Kebijakan pembebasan tahanan politik sedikit banyaknya mengangkat citra pemerintahan Habibie sebagai pemerintahan yang menjunjung tinggi nilai-nilai demokratis. 

Dukungan atas kebijakan ini tidak hanya datang dalam negeri, tetapi juga dari luar negeri. Manuver Habibie mengadakan berbagai perubahan politik untuk mendogkrak simpati rakyat terhadap pemerintahannya lambat laun melahirkan harapan positif rakyat terhadap eksistensi pemerintah yang dipimpin Habibie. Inilah peluang baru bagi masyarakat Banten untuk merealisasikan keinginan yang lama terpendam. 

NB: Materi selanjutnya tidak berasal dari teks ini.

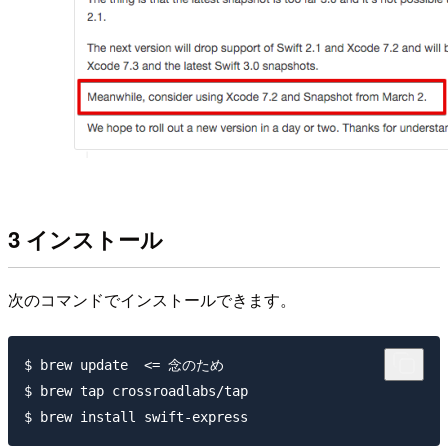
3 インストール
次のコマンドでインストールできます。
$ brew update  <= 念のため

$ brew tap crossroadlabs/tap
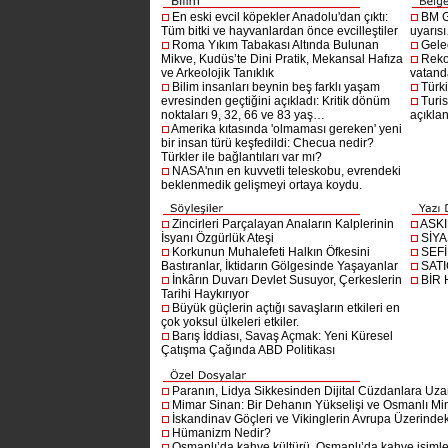
En eski evcil köpekler Anadolu'dan çıktı:
BM G
Tüm bitki ve hayvanlardan önce evcilleştiler
uyarıs
Roma Yıkım Tabakası Altında Bulunan
Gelec
Mikve, Kudüs’te Dini Pratik, Mekansal Hafıza
Reko
ve Arkeolojik Tanıklık
vatanda
Bilim insanları beynin beş farklı yaşam
Türki
evresinden geçtiğini açıkladı: Kritik dönüm
Turis
noktaları 9, 32, 66 ve 83 yaş…
açıklan
Amerika kıtasında 'olmaması gereken' yeni
bir insan türü keşfedildi: Checua nedir?
Türkler ile bağlantıları var mı?
NASA'nın en kuvvetli teleskobu, evrendeki
beklenmedik gelişmeyi ortaya koydu.
Zincirleri Parçalayan Anaların Kalplerinin
ASK
İsyanı Özgürlük Ateşi
SİYA
Korkunun Muhalefeti Halkın Öfkesini
SEF
Bastıranlar, İktidarın Gölgesinde Yaşayanlar
SAT
İnkârın Duvarı Devlet Susuyor, Çerkeslerin
BİR
Tarihi Haykırıyor
Büyük güçlerin açtığı savaşların etkileri en
çok yoksul ülkeleri etkiler.
Barış İddiası, Savaş Açmak: Yeni Küresel
Çatışma Çağında ABD Politikası
Paranın, Lidya Sikkesinden Dijital Cüzdanlara Uza
Mimar Sinan: Bir Dehanın Yükselişi ve Osmanlı Mim
İskandinav Göçleri ve Vikinglerin Avrupa Üzerindeki
Hümanizm Nedir?
Osmanlı’da kahve kültürü, Osmanlı’da kahve isimler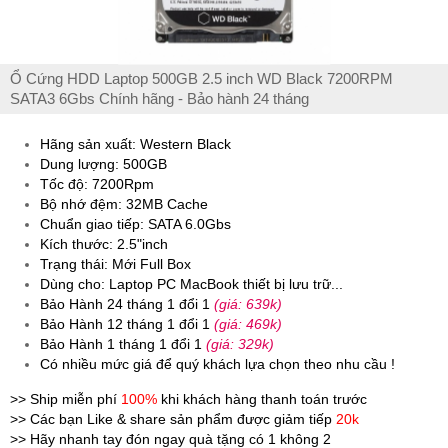
Ổ Cứng HDD Laptop 500GB 2.5 inch WD Black 7200RPM
SATA3 6Gbs Chính hãng - Bảo hành 24 tháng
Hãng sản xuất: Western Black
Dung lượng: 500GB
Tốc độ: 7200Rpm
Bộ nhớ đệm: 32MB Cache
Chuẩn giao tiếp: SATA 6.0Gbs
Kích thước: 2.5"inch
Trạng thái: Mới Full Box
Dùng cho: Laptop PC MacBook thiết bị lưu trữ...
Bảo Hành 24 tháng 1 đổi 1
(giá: 639k)
Bảo Hành 12 tháng 1 đổi 1
(giá: 469k)
Bảo Hành 1 tháng 1 đổi 1
(giá: 329k)
Có nhiều mức giá để quý khách lựa chọn theo nhu cầu !
>> Ship miễn phí
100%
khi khách hàng thanh toán trước
>> Các bạn Like & share sản phẩm được giảm tiếp
20k
>> Hãy nhanh tay đón ngay quà tặng có 1 không 2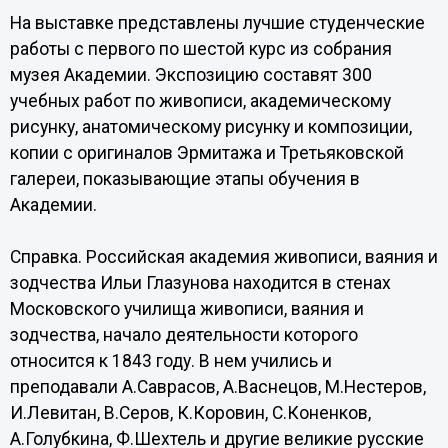
На выставке представлены лучшие студенческие
работы с первого по шестой курс из собрания
музея Академии. Экспозицию составят 300
учебных работ по живописи, академическому
рисунку, анатомическому рисунку и композиции,
копии с оригиналов Эрмитажа и Третьяковской
галереи, показывающие этапы обучения в
Академии.
Справка. Российская академия живописи, ваяния и
зодчества Ильи Глазунова находится в стенах
Московского училища живописи, ваяния и
зодчества, начало деятельности которого
относится к 1843 году. В нем учились и
преподавали А.Саврасов, А.Васнецов, М.Нестеров,
И.Левитан, В.Серов, К.Коровин, С.Коненков,
А.Голубкина, Ф.Шехтель и другие великие русские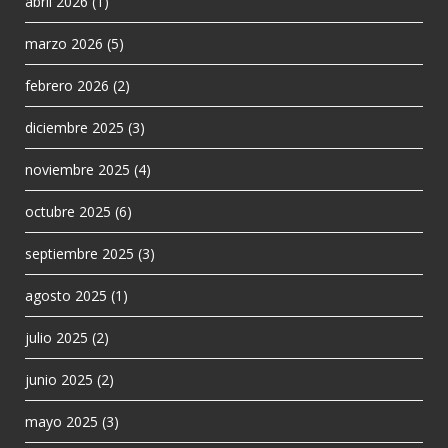
abril 2026
(1)
marzo 2026
(5)
febrero 2026
(2)
diciembre 2025
(3)
noviembre 2025
(4)
octubre 2025
(6)
septiembre 2025
(3)
agosto 2025
(1)
julio 2025
(2)
junio 2025
(2)
mayo 2025
(3)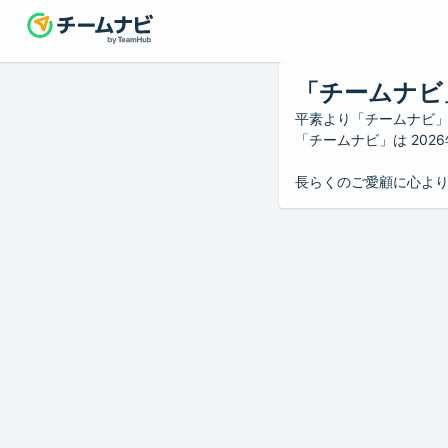
「チームナビ
平素より「チームナビ
「チームナビ」は 20
長らくのご愛顧に心よ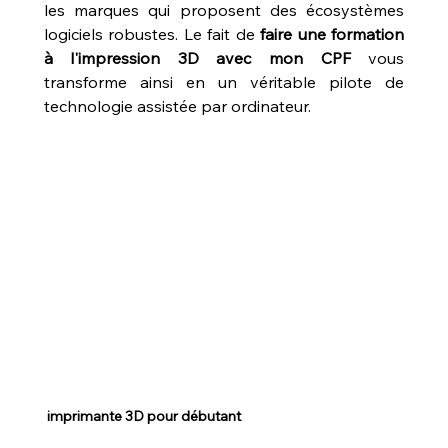
les marques qui proposent des écosystèmes 
logiciels robustes. Le fait de 
faire une formation 
à l'impression 3D avec mon CPF
 vous 
transforme ainsi en un véritable pilote de 
technologie assistée par ordinateur.
 imprimante 3D pour débutant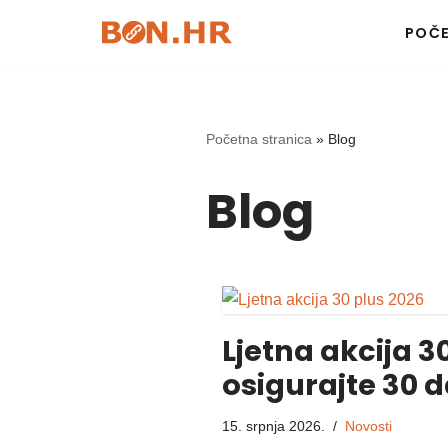
POČ
Skip
to
content
Početna stranica
»
Blog
Blog
Ljetna akcija 3
osigurajte 30 d
15. srpnja 2026.
Novosti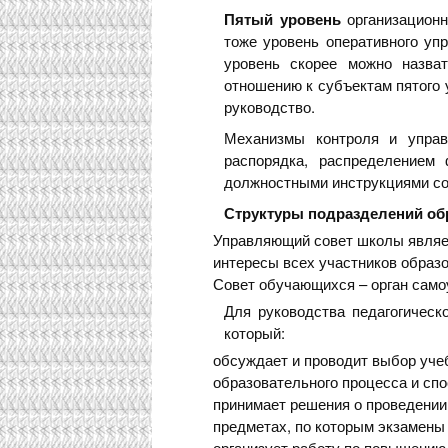
Пятый уровень
организационн
тоже уровень оперативного упр
уровень скорее можно назват
отношению к субъектам пятого 
руководство.
Механизмы контроля и управ
распорядка, распределением
должностными инструкциями со
Структуры подразделений об
Управляющий совет школы являе
интересы всех участников образо
Совет обучающихся – орган само
Для руководства педагогическ
который:
обсуждает и проводит выбор уче
образовательного процесса и спо
принимает решения о проведении 
предметах, по которым экзамены 
организует работу по повышению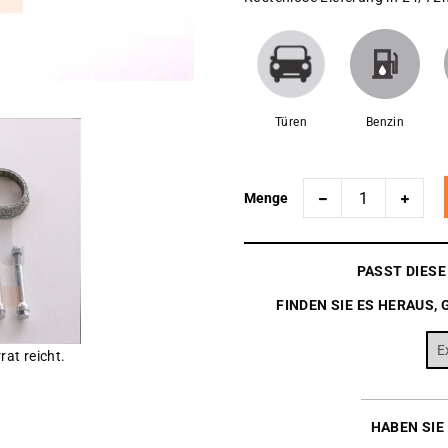
Türen
Benzin
Menge
PASST DIES
FINDEN SIE ES HERAUS, 
rat reicht.
HABEN SIE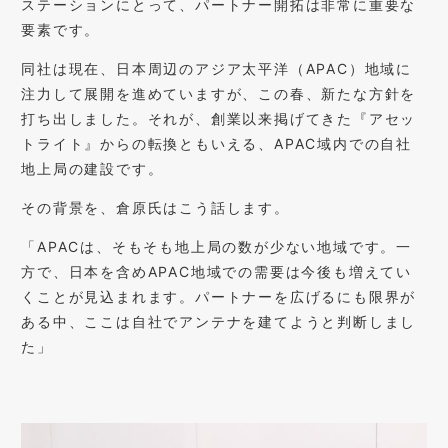
ステーションにとって、パートナー開拓は非常に重要な
要素です。
同社は現在、日本周辺のアジア太平洋（APAC）地域に
注力して展開を進めていますが、この春、新たな方針を
打ち出しました。それが、創業以来掲げてきた『アセッ
トライト』からの転換ともいえる、APAC域内での自社
地上局の建設です。
その背景を、倉原氏はこう話します。
「APACは、そもそも地上局の数が少ない地域です。一
方で、日本を含めAPAC地域での需要は今後も増えてい
くことが見込まれます。パートナーを広げるにも限界が
ある中、ここは自社でアンテナを建てようと判断しまし
た」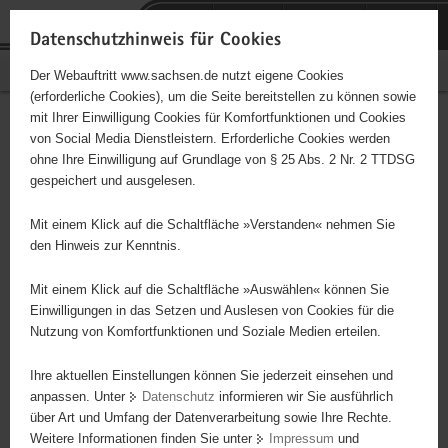
P
Portalübergreifende
o
H
Navigation
Datenschutzhinweis für Cookies
r
a
S
Bürgerschaftliches Engagement
Der Webauftritt www.sachsen.de nutzt eigene Cookies
t
u
e
(erforderliche Cookies), um die Seite bereitstellen zu können sowie
a
p
r
mit Ihrer Einwilligung Cookies für Komfortfunktionen und Cookies
l
t
v
Hauptinhalt
Engagementbörse
von Social Media Dienstleistern. Erforderliche Cookies werden
ü
i
i
ohne Ihre Einwilligung auf Grundlage von § 25 Abs. 2 Nr. 2 TTDSG
b
n
c
gespeichert und ausgelesen.
e
h
e
Ergebnisse auf Karte anzeigen
r
a
Mit einem Klick auf die Schaltfläche »Verstanden« nehmen Sie
g
l
den Hinweis zur Kenntnis.
r
t
Alles
Initiativen
Projekte
e
Mit einem Klick auf die Schaltfläche »Auswählen« können Sie
Nach Alphabet
Nach Postleitzahl
i
Einwilligungen in das Setzen und Auslesen von Cookies für die
Nutzung von Komfortfunktionen und Soziale Medien erteilen.
f
e
Ihre aktuellen Einstellungen können Sie jederzeit einsehen und
69 Suchergebnisse
n
anpassen. Unter
Datenschutz
informieren wir Sie ausführlich
d
über Art und Umfang der Datenverarbeitung sowie Ihre Rechte.
Ev. Kirchspiel Zinna-Welsau
e
Weitere Informationen finden Sie unter
Impressum
und
N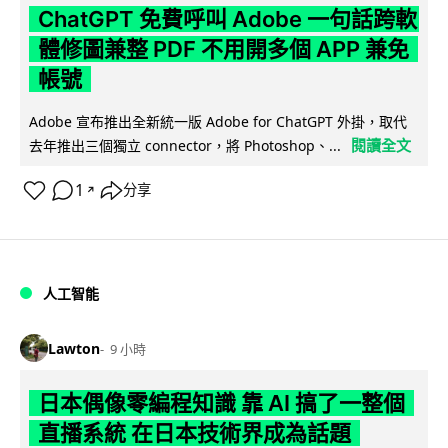
ChatGPT 免費呼叫 Adobe 一句話跨軟
體修圖兼整 PDF 不用開多個 APP 兼免
帳號
Adobe 宣布推出全新統一版 Adobe for ChatGPT 外掛，取代
閱讀全文
去年推出三個獨立 connector，將 Photoshop、...
1
分享
↗
人工智能
Lawton
9 小時
日本偶像零編程知識 靠 AI 搞了一整個
直播系統 在日本技術界成為話題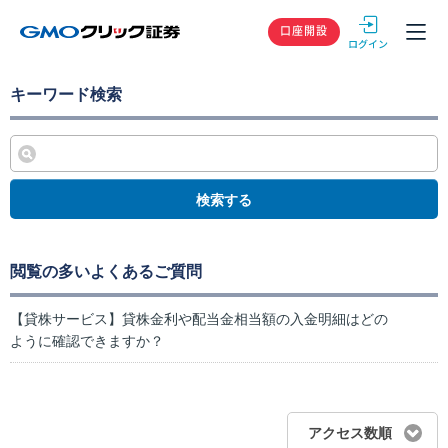
GMOクリック
口座開設
キーワード検索
検索する
閲覧の多いよくあるご質問
【貸株サービス】貸株金利や配当金相当額の入金明細はどの
ように確認できますか？
アクセス数順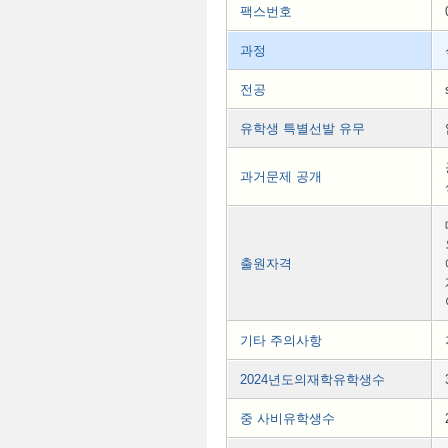
팩스번호
과정
전공
유학생 특별선발 유무
과거문제 공개
출원자격
기타 주의사항
2024년도의재학유학생수
중 사비유학생수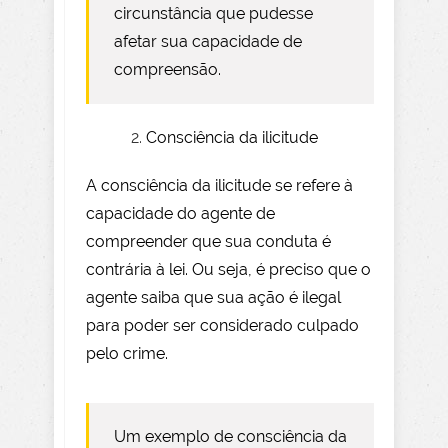
circunstância que pudesse
afetar sua capacidade de
compreensão.
Consciência da ilicitude
A consciência da ilicitude se refere à
capacidade do agente de
compreender que sua conduta é
contrária à lei. Ou seja, é preciso que o
agente saiba que sua ação é ilegal
para poder ser considerado culpado
pelo crime.
Um exemplo de consciência da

Sehari setelah Presiden Soeharto lengser, ribuan masyarakat Banten yang dipimpin oleh H. Embay Mulya syarif dan sejumlah tokoh muda Banten mendatangi Senayan untuk menyatakan dukungan kepada B.J. Habibie. Ketika dilakukan Sidang Istimewa pada tanggal 10 November 1998, pemerintah memutuskan diadakannya (Pengamanan Swakarsa) untuk mengamankan jalannya Sidang. Sekali lagi, rombongan warga Banten datang untuk ikut menjadi Pam Swakarsa (Mansur, 2001:124).

Pada awal tahun 1999, Presiden BJ. Habibie merencanakan kunjungan kerja ke Banten pada akhir bulan Januari 1999, H. Embay Mulya Syarif dengan disertai beberapa Kyai dan beberapa tokohnya dipanggil ke Istana Presiden dalam rangka persiapan kunjungan ini. 

Sebagaimana direncanakan pada hari Jum’at 5 Februari 1998 Presiden Habibie berkunjung ke Banten. Tempat pertemuan yang dipilih adalah Pondok Pesantren Daul Iman Pandeglang yang dipimpin K.H. Aminuddin Ibrahim. 

Sesuai dengan skenario yang dirancang Gubernur Jawa Barat dan para Menteri yang datang yaitu Mensesneg Akbar Tandjung, Menhankam/Pangab Jenderal TNI Wiranto, Menteri Agama Malik Fajar, Menteri Koperasi/Pengusaha Kecil dan Mengengah Adi Sasono. 

Pengasuh Pondok Pesantren Darul Iman K.H. Aminudin Ibrahim mengusulkan agar wilayah eks Keresidenan banten ditingkatkan menjadi Provinsi Banten. 

Dalam kesempatan itu, Presiden BJ. Habibie tidak menolak usulan itu, hanya menyatakan bahwa usulan itu harus melalui mekanisme konstitusional. Usul serupa diajukan oleh K.H. Mansur Muchjidin dalam acara dialog Presiden BJ. Habibie dalam kunjungan itu sama seperti ketika di Pandeglang (Mansur, 2001:127).